6 décembre 2021
Critiques

L’Homme de la cave : Méfiez-vous de vos voisins

Par Alexia Graziani

Après "Normandie nue" ou encore "Les femmes du 6ème étage", Philippe Le Guay revient dans un tout autre registre. Bien loin de sa zone de confort. Inspiré de l’expérience d’amis, "L’homme de la cave" nous plonge dans un thriller psychologique, aussi palpitant que nécessaire.

À Paris, Simon (Jérémie Renier) et Hélène (Bérénice Béjo) décident de vendre une cave dans l’immeuble où ils habitent. Fonzic (François Cluzet), homme au passé trouble, l’achète. Il s’y installe sans prévenir. Peu à peu, sa présence va bouleverser la vie du couple. Sur le papier, rien de bien exceptionnel. Au fond, le personnage du parasite toxique se retrouve fréquemment au cœur des thrillers.

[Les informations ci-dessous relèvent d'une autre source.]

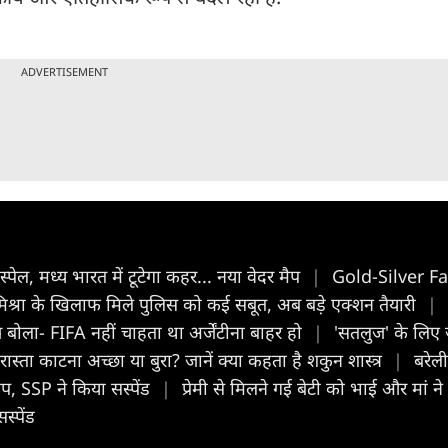
ADVERTISEMENT
 स्पेल, मध्य भारत में टूटेगा कहर... नया वेदर मैप
|
Gold-Silver Fall
मिश्रा के खिलाफ मिले पुलिस को कई सबूत, अब बड़े एक्शन तैयारी
|
 बोला- FIFA नहीं चाहता था अर्जेंटीना बाहर हो
|
'सतलुज' के लिए ज
्ता काटना अच्छा या बुरा? जानें क्या कहता है शकुन शास्त्र
|
बरेल
, SSP ने किया सस्पेंड
|
प्रेमी से मिलने गई बेटी को भाई और मां 
्पेंड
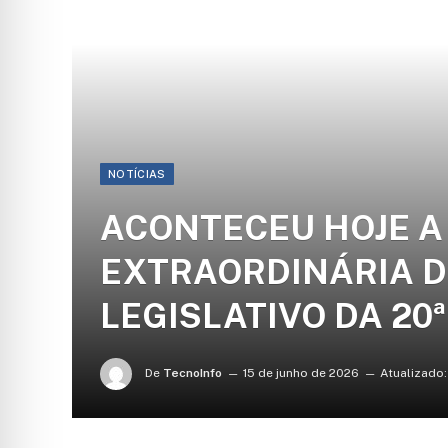
NOTÍCIAS
ACONTECEU HOJE A 
EXTRAORDINÁRIA D
LEGISLATIVO DA 20
De
TecnoInfo
15 de junho de 2026
Atualizado:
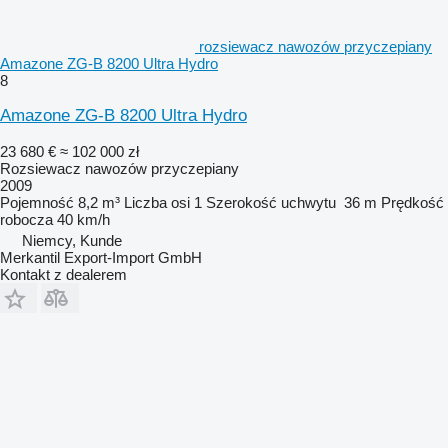
rozsiewacz nawozów przyczepiany
Amazone ZG-B 8200 Ultra Hydro
8
Amazone ZG-B 8200 Ultra Hydro
23 680 €
≈ 102 000 zł
Rozsiewacz nawozów przyczepiany
2009
Pojemność
8,2 m³
Liczba osi
1
Szerokość uchwytu
36 m
Prędkość
robocza
40 km/h
Niemcy, Kunde
Merkantil Export-Import GmbH
Kontakt z dealerem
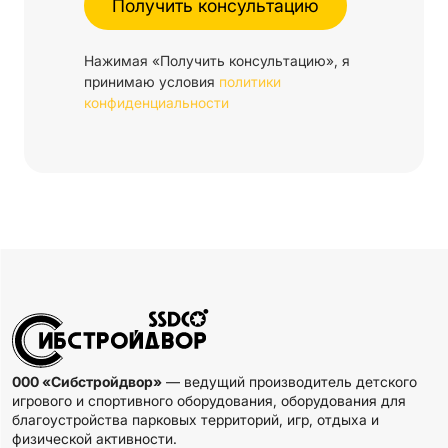
Нажимая «Получить консультацию», я
принимаю условия
политики
конфиденциальности
000 «Сибстройдвор»
— ведущий производитель детского
игрового и спортивного оборудования, оборудования для
благоустройства парковых территорий, игр, отдыха и
физической активности.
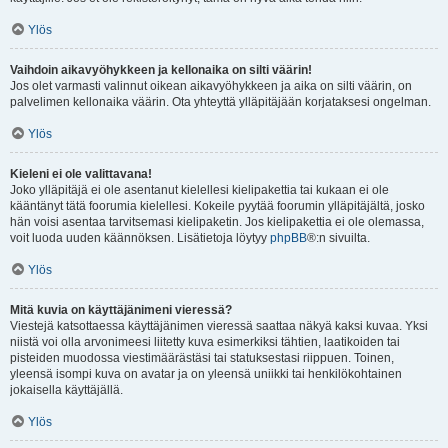
Ylös
Vaihdoin aikavyöhykkeen ja kellonaika on silti väärin!
Jos olet varmasti valinnut oikean aikavyöhykkeen ja aika on silti väärin, on
palvelimen kellonaika väärin. Ota yhteyttä ylläpitäjään korjataksesi ongelman.
Ylös
Kieleni ei ole valittavana!
Joko ylläpitäjä ei ole asentanut kielellesi kielipakettia tai kukaan ei ole
kääntänyt tätä foorumia kielellesi. Kokeile pyytää foorumin ylläpitäjältä, josko
hän voisi asentaa tarvitsemasi kielipaketin. Jos kielipakettia ei ole olemassa,
voit luoda uuden käännöksen. Lisätietoja löytyy
phpBB
®:n sivuilta.
Ylös
Mitä kuvia on käyttäjänimeni vieressä?
Viestejä katsottaessa käyttäjänimen vieressä saattaa näkyä kaksi kuvaa. Yksi
niistä voi olla arvonimeesi liitetty kuva esimerkiksi tähtien, laatikoiden tai
pisteiden muodossa viestimäärästäsi tai statuksestasi riippuen. Toinen,
yleensä isompi kuva on avatar ja on yleensä uniikki tai henkilökohtainen
jokaisella käyttäjällä.
Ylös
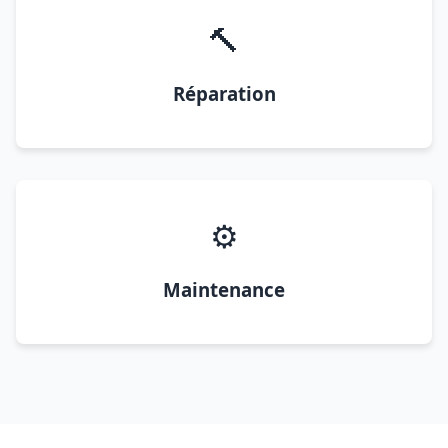
🔨
Réparation
⚙️
Maintenance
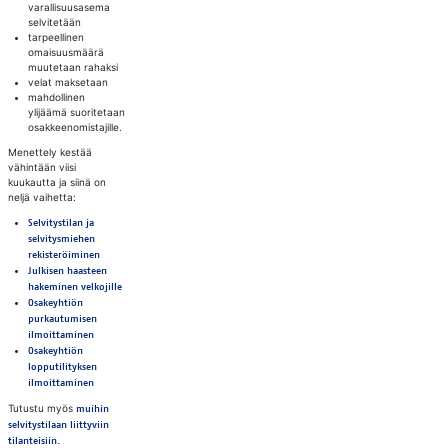
varallisuusasema
selvitetään
tarpeellinen
omaisuusmäärä
muutetaan rahaksi
velat maksetaan
mahdollinen
ylijäämä suoritetaan
osakkeenomistajille.
Menettely kestää
vähintään viisi
kuukautta ja siinä on
neljä vaihetta:
Selvitystilan ja
selvitysmiehen
rekisteröiminen
Julkisen haasteen
hakeminen velkojille
Osakeyhtiön
purkautumisen
ilmoittaminen
Osakeyhtiön
lopputilityksen
ilmoittaminen
Tutustu myös
muihin
selvitystilaan liittyviin
tilanteisiin.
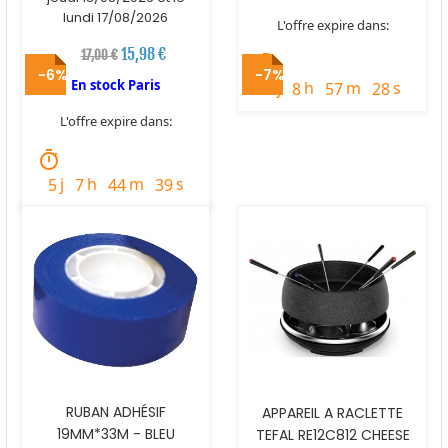
lundi 17/08/2026
L'offre expire dans:
15,98 €
17,00 €
timer
-6%
-7%
En stock Paris
j
h
m
s
3
8
57
27
L'offre expire dans:
timer
j
h
m
s
5
7
44
38
RUBAN ADHÉSIF
APPAREIL A RACLETTE
19MM*33M - BLEU
TEFAL RE12C812 CHEESE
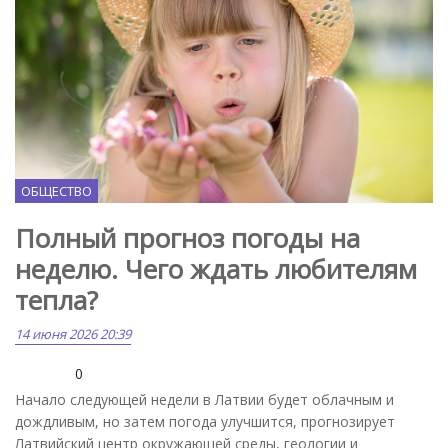
ОБЩЕСТВО
Полный прогноз погоды на
неделю. Чего ждать любителям
тепла?
14 июня 2026 20:39
0
Начало следующей недели в Латвии будет облачным и
дождливым, но затем погода улучшится, прогнозирует
Латвийский центр окружающей среды, геологии и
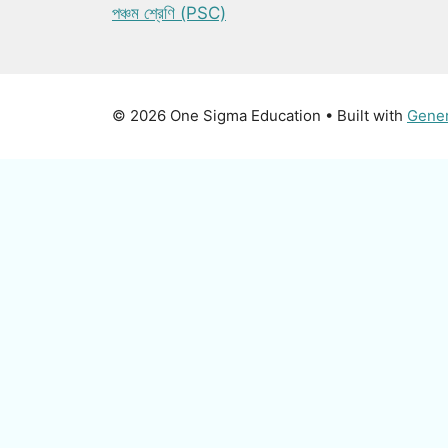
পঞ্চম শ্রেণি (PSC)
© 2026 One Sigma Education
• Built with
Gene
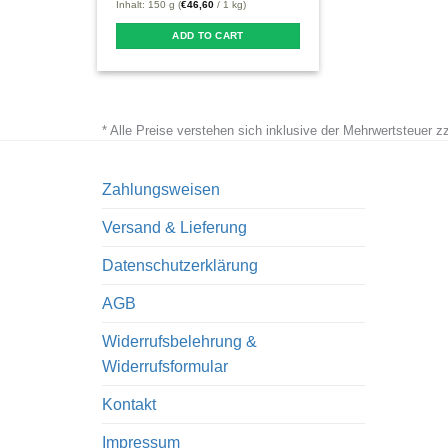
Inhalt: 150 g (
€
46,60
/ 1 kg)
ADD TO CART
* Alle Preise verstehen sich inklusive der Mehrwertsteuer 
Zahlungsweisen
Versand & Lieferung
Datenschutzerklärung
AGB
Widerrufsbelehrung &
Widerrufsformular
Kontakt
Impressum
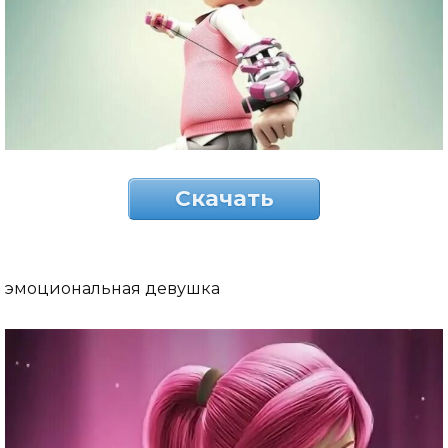
Скачать
эмоциональная девушка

Le Guay va puiser son originalité dans des sujets épineux, mais pour le moins d’actualité : le négationnisme et le complotisme. « J’ai mis des années à me sentir à l’aise pour aborder ce thème que je n’avais jamais vu traité au cinéma, déclare Philippe Le Guay. La tendance actuelle au complotisme m’a encouragé à me lancer. » Rapidement, ce qui ne devait être qu’un combat immobilier se transforme en lutte contre l’idéologie révisionniste.

critique-homme-de-la-cave1
Jérémie Renier et Bérénice Bejo - Copyright Caroline Bottaro

Tout le long, "L’homme de la cave" nous glace le sang. Les longs plans, dans une cave sombre et sinistre, dans l’attente d’un potentiel screamer ; la musique digne d’un excellent film d’horreur, etc. Philippe Le Guay met tout en œuvre pour nous transporter dans une ambiance angoissante. Cette dernière vous tiendra en haleine ! Cela fonctionne à plein !

Servi par un casting bien ficelé, "L’homme de la cave" est un thriller qui a l’habileté de ne pas tomber dans la caricature pure et simple. Pour Le Guay : « il ne fallait pas que le spectateur se trouve face à un croquemitaine. Les négationnistes sont pernicieux pour distiller leur idéologie antisémite, ce qui les rend encore plus dangereux. »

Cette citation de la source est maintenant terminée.